[What the task asks] How many lines in the records below contain "communities"? Reply with the number alone.

[Items from a data source]
————

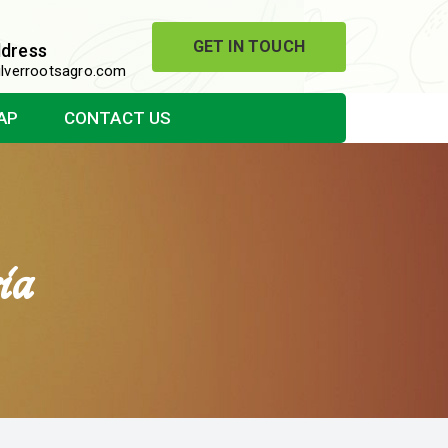
GET IN TOUCH
ddress
lverrootsagro.com
AP
CONTACT US
ia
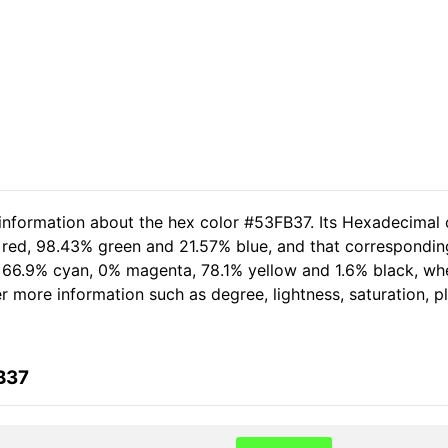
 information about the hex color #53FB37. Its Hexadecimal 
 red, 98.43% green and 21.57% blue, and that corresponding
of 66.9% cyan, 0% magenta, 78.1% yellow and 1.6% black, 
her more information such as degree, lightness, saturation, 
B37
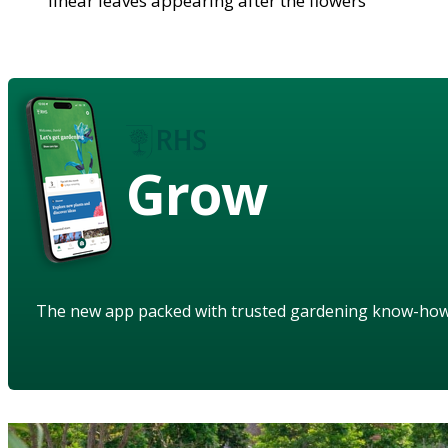
linear leaves appearing after the flowers
Grow
The new app packed with trusted gardening know-ho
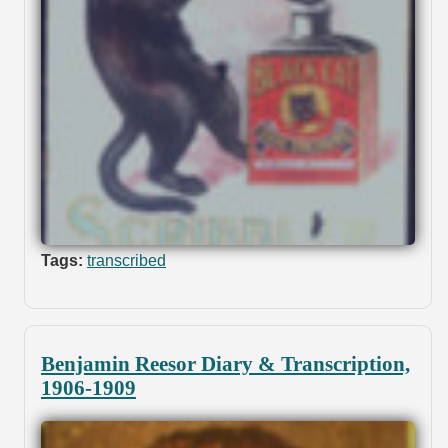
Tags:
transcribed
Benjamin Reesor Diary & Transcription,
1906-1909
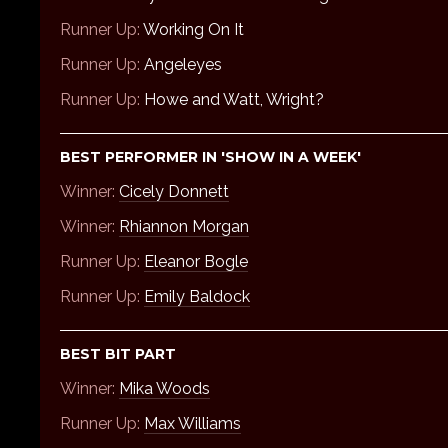
Runner Up:
Working On It
Runner Up:
Angeleyes
Runner Up:
Howe and Watt, Wright?
BEST PERFORMER IN 'SHOW IN A WEEK'
Winner:
Cicely Donnett
Winner:
Rhiannon Morgan
Runner Up:
Eleanor Bogle
Runner Up:
Emily Baldock
BEST BIT PART
Winner:
Mika Woods
Runner Up:
Max Williams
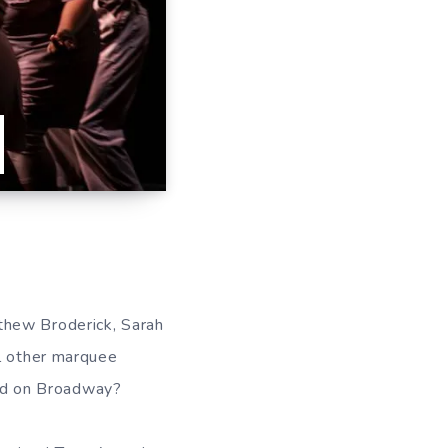
thew Broderick, Sarah
al other marquee
d on Broadway?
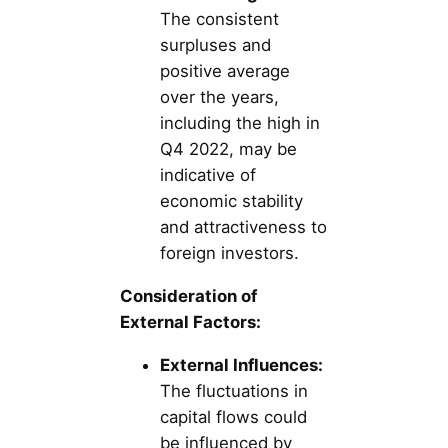
The consistent
surpluses and
positive average
over the years,
including the high in
Q4 2022, may be
indicative of
economic stability
and attractiveness to
foreign investors.
Consideration of
External Factors:
External Influences:
The fluctuations in
capital flows could
be influenced by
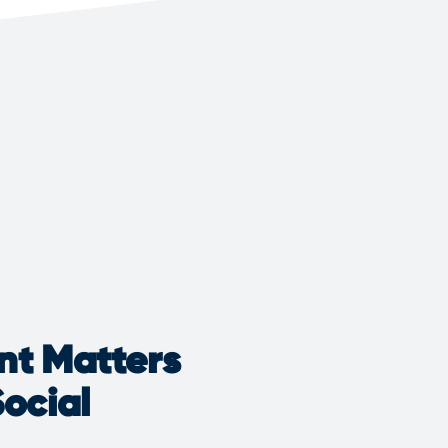
nt Matters
ocial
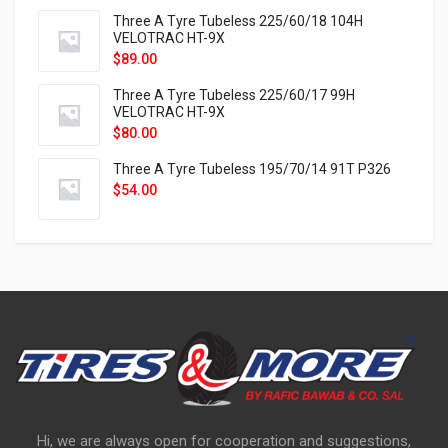
Three A Tyre Tubeless 225/60/18 104H
VELOTRAC HT-9X
$
89.00
Three A Tyre Tubeless 225/60/17 99H
VELOTRAC HT-9X
$
80.00
Three A Tyre Tubeless 195/70/14 91T P326
$
54.00
Hi, we are always open for cooperation and suggestions,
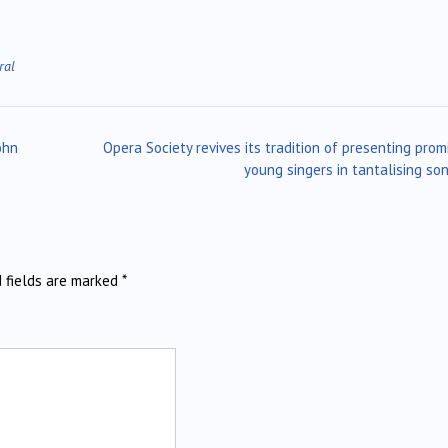
ral
ohn
Opera Society revives its tradition of presenting prom
young singers in tantalising so
d fields are marked
*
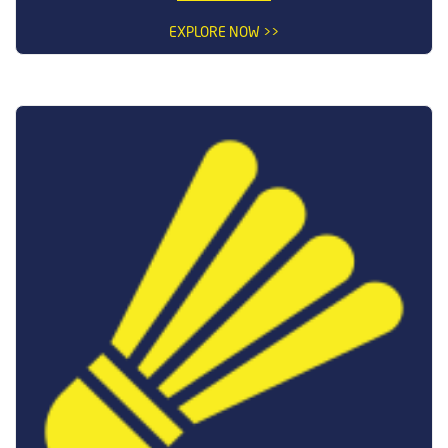
EXPLORE NOW >>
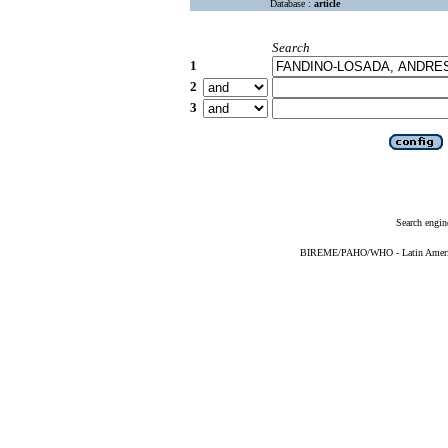
Database :
article
Search
1
2
3
Search engin
BIREME/PAHO/WHO - Latin American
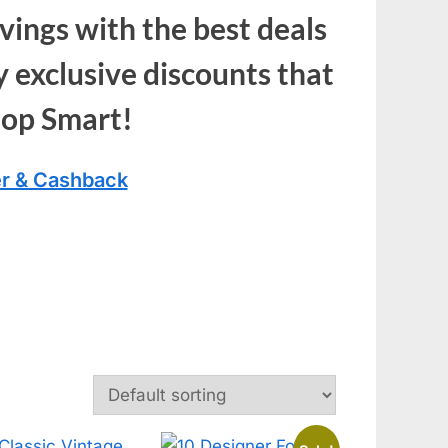
vings with the best deals
 exclusive discounts that
hop Smart!
r & Cashback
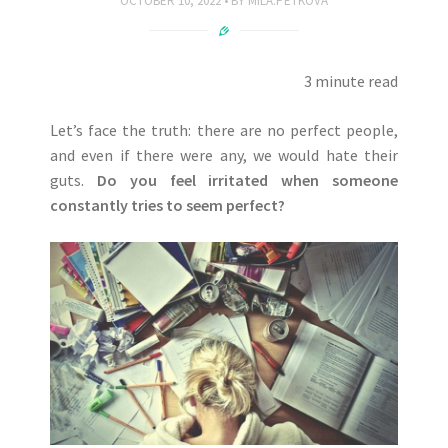
OCTOBER 10, 2022
BY
MILA.PETKOVA
3 minute read
Let’s face the truth: there are no perfect people,
and even if there were any, we would hate their
guts.
Do you feel irritated when someone
constantly tries to seem perfect?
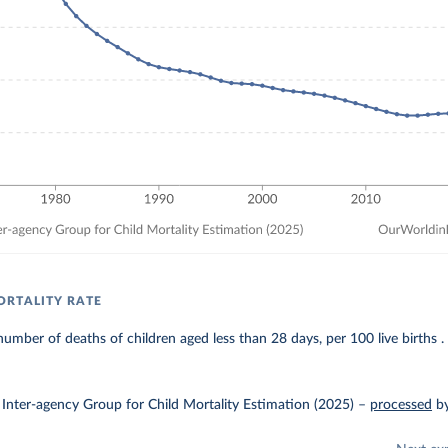
RTALITY RATE
umber of deaths of children aged less than 28 days, per 100 live births .
Inter-agency Group for Child Mortality Estimation (2025)
–
processed
b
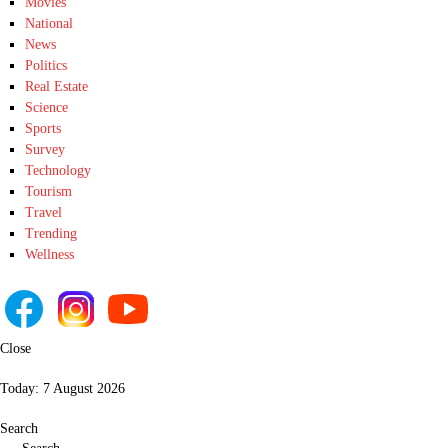
Movies
National
News
Politics
Real Estate
Science
Sports
Survey
Technology
Tourism
Travel
Trending
Wellness
Close
Today:
7 August 2026
Search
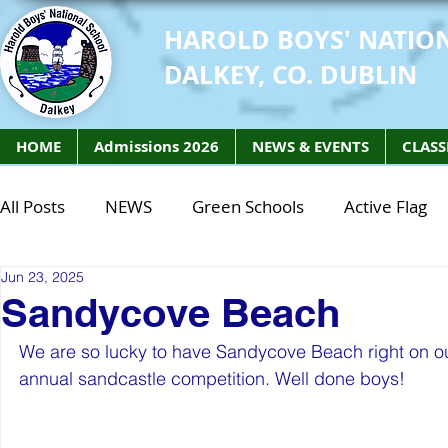
HAROLD BOYS' NATIO
DALKEY, CO. DUBLIN
HOME
Admissions 2026
NEWS & EVENTS
CLASS
All Posts
NEWS
Green Schools
Active Flag
Jun 23, 2025
Class of 2027
Class of 2026
STEM Class of 
Sandycove Beach
We are so lucky to have Sandycove Beach right on our
STEM Class of 2027
STEM Class of 2026
Phy
annual sandcastle competition. Well done boys! 
Active Week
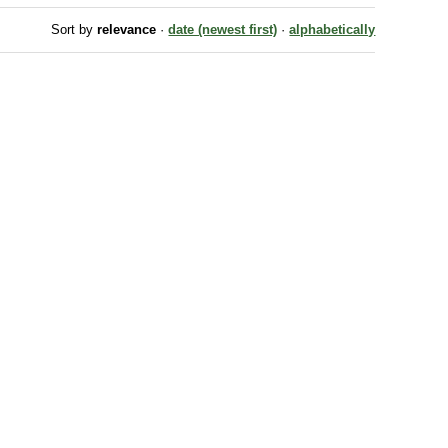
Sort by
relevance
·
date (newest first)
·
alphabetically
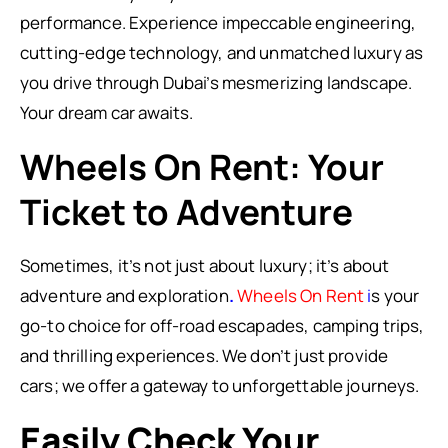
performance. Experience impeccable engineering,
cutting-edge technology, and unmatched luxury as
you drive through Dubai’s mesmerizing landscape.
Your dream car awaits.
Wheels On Rent: Your
Ticket to Adventure
Sometimes, it’s not just about luxury; it’s about
adventure and exploration
.
Wheels On Rent
i
s your
go-to choice for off-road escapades, camping trips,
and thrilling experiences. We don’t just provide
cars; we offer a gateway to unforgettable journeys.
Easily Check Your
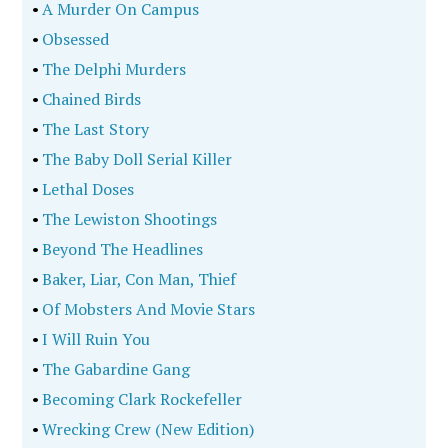
•
A Murder On Campus
•
Obsessed
•
The Delphi Murders
•
Chained Birds
•
The Last Story
•
The Baby Doll Serial Killer
•
Lethal Doses
•
The Lewiston Shootings
•
Beyond The Headlines
•
Baker, Liar, Con Man, Thief
•
Of Mobsters And Movie Stars
•
I Will Ruin You
•
The Gabardine Gang
•
Becoming Clark Rockefeller
•
Wrecking Crew (New Edition)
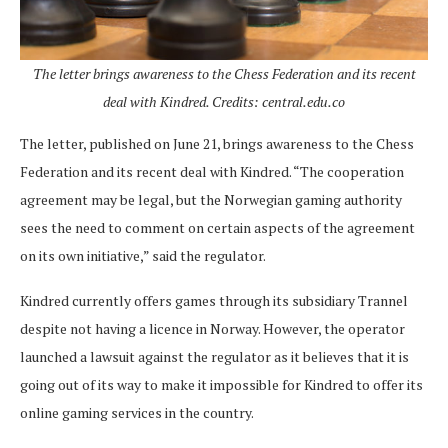
The letter brings awareness to the Chess Federation and its recent
deal with Kindred. Credits: central.edu.co
The letter, published on June 21, brings awareness to the Chess
Federation and its recent deal with Kindred. “The cooperation
agreement may be legal, but the Norwegian gaming authority
sees the need to comment on certain aspects of the agreement
on its own initiative,” said the regulator.
Kindred currently offers games through its subsidiary Trannel
despite not having a licence in Norway. However, the operator
launched a lawsuit against the regulator as it believes that it is
going out of its way to make it impossible for Kindred to offer its
online gaming services in the country.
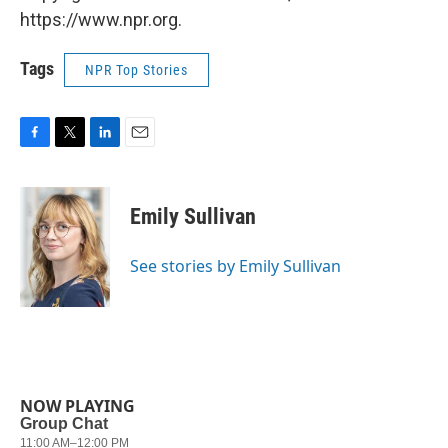
https://www.npr.org.
Tags
NPR Top Stories
F
T
L
E
a
w
i
m
c
i
n
a
e
t
k
i
Emily Sullivan
b
t
e
l
o
e
d
o
r
I
See stories by Emily Sullivan
k
n
NOW PLAYING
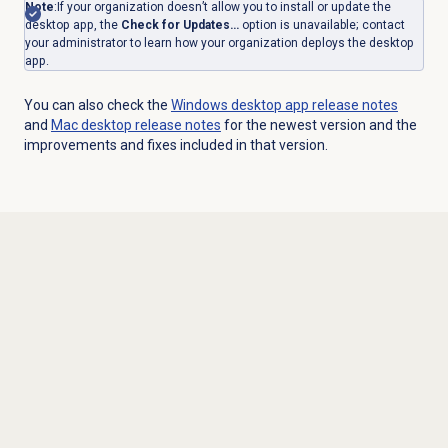
Note
:
If your organization doesn’t allow you to install or update the
desktop app, the
Check for Updates…
option is unavailable; contact
your administrator to learn how your organization deploys the desktop
app.
You can also check the
Windows desktop app release notes
and
Mac desktop
release notes
for the newest version and the
improvements and fixes included in that version.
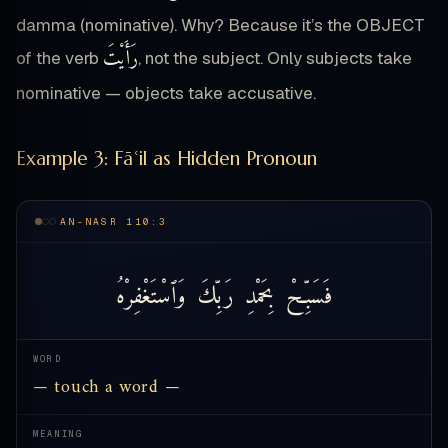
damma (nominative). Why? Because it’s the OBJECT
رَأَيْتَ
of the verb
, not the subject. Only subjects take
nominative — objects take accusative.
Example 3: Fāʿil as Hidden Pronoun
AN-NASR 110:3
وَٱسْتَغْفِرْهُ
رَبِّكَ
بِحَمْدِ
فَسَبِّحْ
WORD
— touch a word —
MEANING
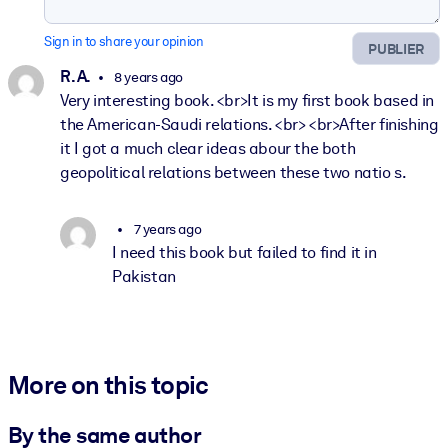
Sign in to share your opinion
PUBLIER
R. A.
8 years ago
Very interesting book. <br>It is my first book based in
the American-Saudi relations. <br> <br>After finishing
it I got a much clear ideas abour the both
geopolitical relations between these two natio s.
7 years ago
I need this book but failed to find it in
Pakistan
More on this topic
By the same author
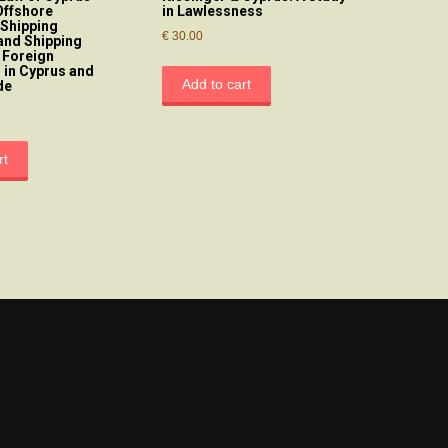
Offshore
in Lawlessness
 Shipping
€
30.00
and Shipping
 Foreign
 in Cyprus and
Add to cart
de
rt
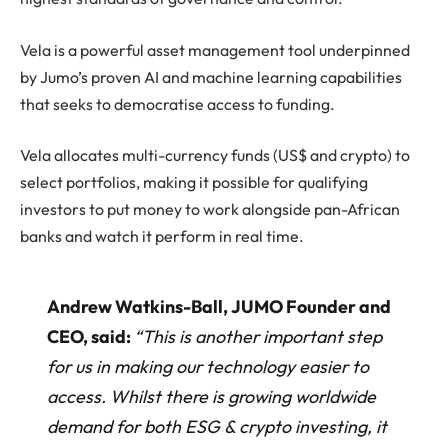
Vela is a powerful asset management tool underpinned
by Jumo’s proven AI and machine learning capabilities
that seeks to democratise access to funding.
Vela allocates multi-currency funds (US$ and crypto) to
select portfolios, making it possible for qualifying
investors to put money to work alongside pan-African
banks and watch it perform in real time.
Andrew Watkins-Ball, JUMO Founder and
CEO, said:
“This is another important step
for us in making our technology easier to
access. Whilst there is growing worldwide
demand for both ESG & crypto investing, it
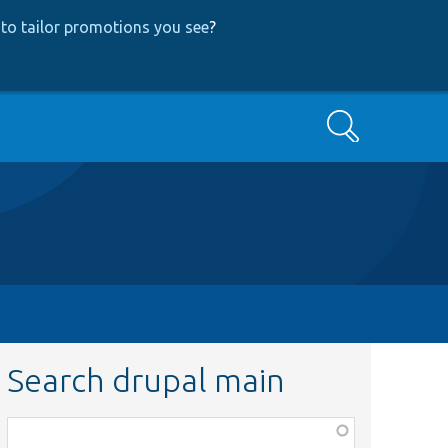
to tailor promotions you see
?
Search
Search drupal main
Function,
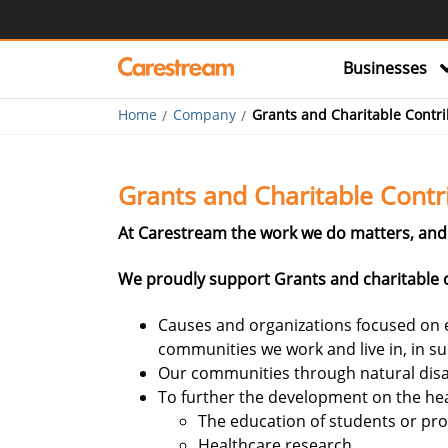
Businesses
Home
Company
Grants and Charitable Contri
Grants and Charitable Contr
At Carestream the work we do matters, and 
We proudly support Grants and charitable c
Causes and organizations focused on e
communities we work and live in, in s
Our communities through natural disa
To further the development on the hea
The education of students or pro
Healthcare research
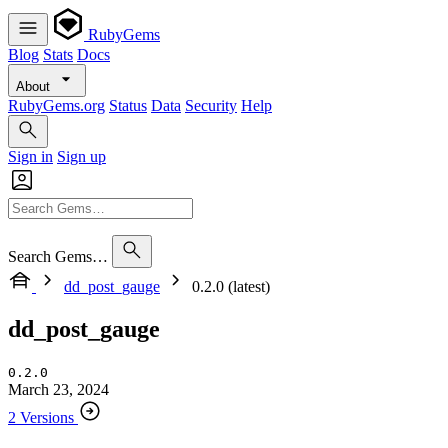
RubyGems
Blog
Stats
Docs
About
RubyGems.org
Status
Data
Security
Help
Sign in
Sign up
Search Gems…
dd_post_gauge
0.2.0 (latest)
dd_post_gauge
0.2.0
March 23, 2024
2 Versions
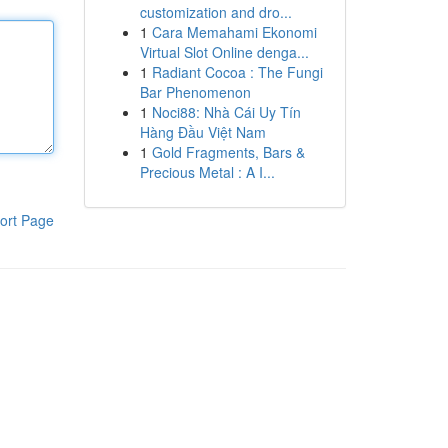
customization and dro...
1
Cara Memahami Ekonomi
Virtual Slot Online denga...
1
Radiant Cocoa : The Fungi
Bar Phenomenon
1
Noci88: Nhà Cái Uy Tín
Hàng Đầu Việt Nam
1
Gold Fragments, Bars &
Precious Metal : A I...
ort Page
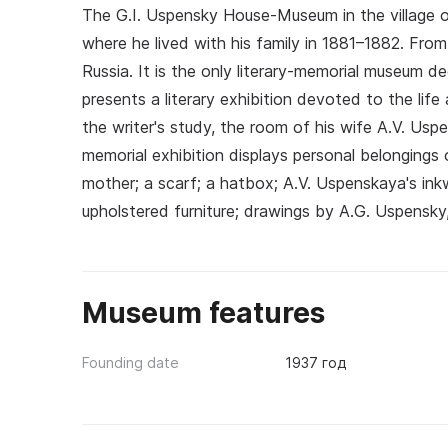
The G.I. Uspensky House-Museum in the village o
where he lived with his family in 1881–1882. Fro
Russia. It is the only literary-memorial museum d
presents a literary exhibition devoted to the lif
the writer's study, the room of his wife A.V. Usp
memorial exhibition displays personal belongings o
mother; a scarf; a hatbox; A.V. Uspenskaya's inkw
upholstered furniture; drawings by A.G. Uspensky,
Museum features
Founding date
1937 год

————

[Result of the exercise] 2